Testing ground fault circuit interrupter (GFCI) outlets
Ground fault circuit interrupter outlets, or GFCI outlets, are installed near water sources: sinks, basements, garages, deck and patios. These outlets are a safety enhancement of the electrical system in your house, especially in areas where the risk of shock may be higher.
Electricity travels in a path called a circuit. When you turn on a light or appliance, you complete the circuit. Electricity will not leave the circuit unless it can find an easier path to the ground. If you touch an energized wire or faulty cord or appliance, you can complete the circuit — which could result in a fatal electrical shock. But if the faulty appliance is plugged into a GFCI outlet, the outlet should trip, or lose power, when the circuit is overloaded or when an appliance has a short in it.
Overloaded circuits are caused when there are too many appliances running in one circuit, which causes the wires to overheat. Before that can happen, the GFCI trips or cuts power.

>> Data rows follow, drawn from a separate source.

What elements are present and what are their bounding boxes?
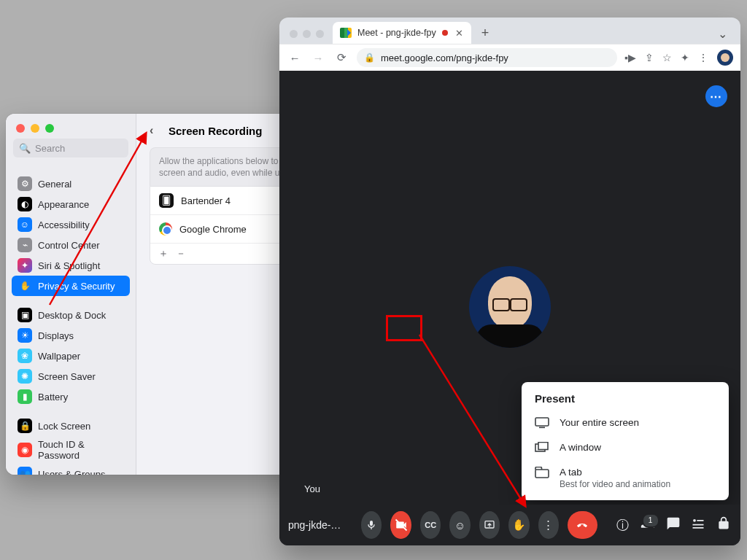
sidebar-item-label: Touch ID & Password xyxy=(38,439,124,461)
sidebar-item-siri-spotlight[interactable]: ✦Siri & Spotlight xyxy=(12,255,130,276)
raise-hand-button[interactable]: ✋ xyxy=(508,511,529,539)
close-window[interactable] xyxy=(16,124,25,133)
profile-avatar[interactable] xyxy=(717,50,733,66)
camera-toggle-button[interactable] xyxy=(390,511,411,539)
meet-stage: ⋯ You Present Your entire screen A windo… xyxy=(279,71,740,545)
desktop-icon: ▣ xyxy=(18,308,32,322)
toolbar: ← → ⟳ 🔒 meet.google.com/png-jkde-fpy ▪▶ … xyxy=(279,44,740,71)
sidebar-item-appearance[interactable]: ◐Appearance xyxy=(12,194,130,214)
present-option-label: Your entire screen xyxy=(560,417,639,428)
sidebar-item-general[interactable]: ⚙︎General xyxy=(12,174,130,194)
more-options-pill[interactable]: ⋯ xyxy=(705,85,727,107)
siri-icon: ✦ xyxy=(18,258,32,273)
browser-tab[interactable]: Meet - png-jkde-fpy ✕ xyxy=(333,22,471,44)
present-a-window[interactable]: A window xyxy=(522,435,729,460)
reload-icon[interactable]: ⟳ xyxy=(333,51,349,64)
sidebar-item-label: Screen Saver xyxy=(38,371,96,382)
sidebar-item-label: Privacy & Security xyxy=(38,281,115,292)
present-option-label: A tab Best for video and animation xyxy=(560,467,670,489)
sidebar-item-battery[interactable]: ▮Battery xyxy=(12,386,130,407)
svg-rect-1 xyxy=(539,427,545,429)
svg-point-7 xyxy=(693,518,696,521)
sidebar-item-touch-id-password[interactable]: ◉Touch ID & Password xyxy=(12,436,130,464)
tab-overflow-chevron-icon[interactable]: ⌄ xyxy=(713,27,732,41)
sidebar-item-displays[interactable]: ☀Displays xyxy=(12,325,130,346)
users-icon: 👥 xyxy=(18,467,32,475)
chrome-icon xyxy=(159,222,172,236)
chrome-menu-icon[interactable]: ⋮ xyxy=(698,52,708,63)
chat-button[interactable] xyxy=(665,516,681,534)
zoom-window[interactable] xyxy=(316,30,324,38)
leave-call-button[interactable] xyxy=(568,511,597,539)
sidebar-item-screen-saver[interactable]: ✺Screen Saver xyxy=(12,366,130,386)
camera-indicator-icon[interactable]: ▪▶ xyxy=(624,52,636,63)
url-text: meet.google.com/png-jkde-fpy xyxy=(381,52,508,63)
nav-back-icon[interactable]: ← xyxy=(287,52,303,64)
present-title: Present xyxy=(522,392,729,405)
sidebar-item-accessibility[interactable]: ☺Accessibility xyxy=(12,214,130,235)
sidebar-item-label: Desktop & Dock xyxy=(38,310,106,321)
monitor-icon xyxy=(535,417,549,429)
present-a-tab[interactable]: A tab Best for video and animation xyxy=(522,460,729,496)
sidebar-item-privacy-security[interactable]: ✋Privacy & Security xyxy=(12,276,130,296)
sidebar-item-wallpaper[interactable]: ❀Wallpaper xyxy=(12,346,130,366)
window-controls xyxy=(6,114,136,139)
activities-button[interactable] xyxy=(690,516,706,534)
sidebar-item-label: General xyxy=(38,179,71,190)
settings-sidebar: 🔍 Search ⚙︎General◐Appearance☺Accessibil… xyxy=(6,114,136,475)
bookmark-icon[interactable]: ☆ xyxy=(662,52,672,63)
settings-pane-title: Screen Recording xyxy=(169,125,262,137)
window-controls xyxy=(285,30,328,44)
host-controls-button[interactable] xyxy=(715,516,731,534)
extensions-icon[interactable]: ✦ xyxy=(681,52,689,63)
settings-search[interactable]: 🔍 Search xyxy=(13,139,128,158)
meeting-details-button[interactable]: ⓘ xyxy=(615,517,631,534)
lock-icon: 🔒 xyxy=(364,52,375,63)
search-placeholder: Search xyxy=(35,143,65,154)
sidebar-item-desktop-dock[interactable]: ▣Desktop & Dock xyxy=(12,305,130,325)
back-chevron-icon[interactable]: ‹ xyxy=(150,124,161,137)
nav-forward-icon[interactable]: → xyxy=(310,52,326,64)
displays-icon: ☀ xyxy=(18,328,32,343)
meeting-id: png-jkde-… xyxy=(288,519,352,531)
add-app-button[interactable]: ＋ xyxy=(155,246,172,261)
zoom-window[interactable] xyxy=(45,124,54,133)
tab-strip: Meet - png-jkde-fpy ✕ + ⌄ xyxy=(279,18,740,44)
sidebar-item-label: Appearance xyxy=(38,199,89,210)
control-icon: ⌁ xyxy=(18,238,32,252)
touch-icon: ◉ xyxy=(18,443,32,457)
sidebar-item-control-center[interactable]: ⌁Control Center xyxy=(12,235,130,255)
window-icon xyxy=(535,442,549,454)
mic-toggle-button[interactable] xyxy=(361,511,382,539)
close-tab-icon[interactable]: ✕ xyxy=(455,28,463,39)
self-label: You xyxy=(304,483,320,494)
present-screen-button[interactable] xyxy=(479,511,500,539)
new-tab-button[interactable]: + xyxy=(476,23,495,42)
lock-icon: 🔒 xyxy=(18,419,32,433)
svg-rect-3 xyxy=(538,443,548,450)
share-icon[interactable]: ⇪ xyxy=(645,52,654,63)
participant-count-badge: 1 xyxy=(642,513,659,528)
bartender-icon: 🂠 xyxy=(159,193,174,208)
minimize-window[interactable] xyxy=(303,30,311,38)
reactions-button[interactable]: ☺ xyxy=(449,511,470,539)
more-actions-button[interactable]: ⋮ xyxy=(538,511,559,539)
people-button[interactable]: 1 xyxy=(640,516,656,534)
sidebar-item-label: Lock Screen xyxy=(38,421,90,432)
meet-favicon-icon xyxy=(340,28,352,38)
present-menu: Present Your entire screen A window A ta… xyxy=(522,382,729,500)
svg-rect-4 xyxy=(535,470,549,478)
sidebar-item-label: Control Center xyxy=(38,240,100,251)
recording-indicator-icon xyxy=(442,30,448,36)
minimize-window[interactable] xyxy=(31,124,39,133)
captions-button[interactable]: CC xyxy=(420,511,441,539)
remove-app-button[interactable]: － xyxy=(172,246,190,261)
search-icon: 🔍 xyxy=(19,143,31,154)
access-icon: ☺ xyxy=(18,217,32,232)
sidebar-item-users-groups[interactable]: 👥Users & Groups xyxy=(12,464,130,475)
present-entire-screen[interactable]: Your entire screen xyxy=(522,411,729,435)
close-window[interactable] xyxy=(290,30,298,38)
appearance-icon: ◐ xyxy=(18,197,32,211)
address-bar[interactable]: 🔒 meet.google.com/png-jkde-fpy xyxy=(357,48,617,67)
sidebar-item-lock-screen[interactable]: 🔒Lock Screen xyxy=(12,416,130,436)
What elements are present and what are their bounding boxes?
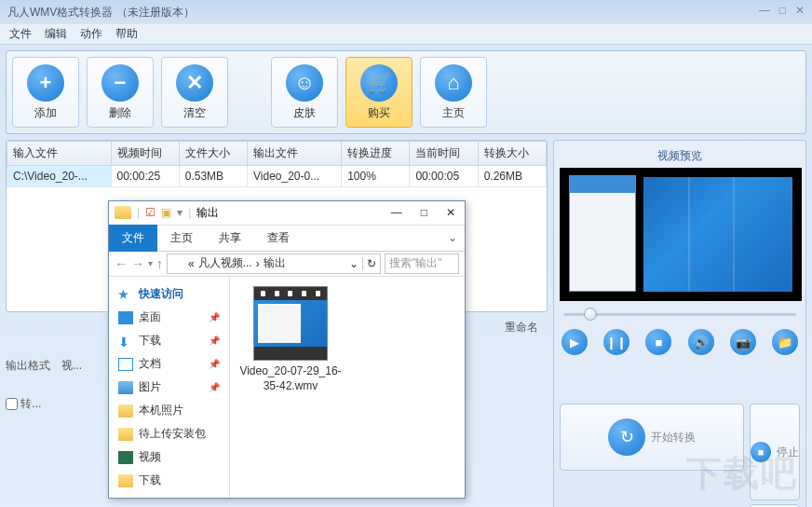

If the GFCI trips, safely unplug the appliances before resetting the GFCI. Then plug in one appliance at a time and see if that trips the circuit. If one appliance causes the GFCI to trip, there’s probably a short, and the appliance should be repaired or replaced.
GFCIs can have multiple outlets on the main GFCI outlet, so check and make sure you know where the additional outlets are located. The GFCI outlets should be tested once a month. But realistically, they usually aren’t tested until something causes them to trip. AmeriSpec suggests tripping, or checking, your GFCI outlets every six months when you change the batteries in your smoke detector.
To test a GFCI outlet, plug in a small appliance like a night light or radio. Then push the test button (usually a black button). The outlet should loose power. Then just push the reset button (the red button) and power should be restored to that outlet. Do this on all of your GFCI outlets to ensure the safety of the electrical system in your home.